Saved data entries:
+++

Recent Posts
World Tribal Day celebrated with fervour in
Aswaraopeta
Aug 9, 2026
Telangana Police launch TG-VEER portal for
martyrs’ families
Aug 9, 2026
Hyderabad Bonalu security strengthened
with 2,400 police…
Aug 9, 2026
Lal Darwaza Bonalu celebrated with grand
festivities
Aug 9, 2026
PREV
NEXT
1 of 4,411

+++

THE TASK:
Say how many lines above include "Bonalu", please, and nothing else.

EXERCISE ANSWER:
2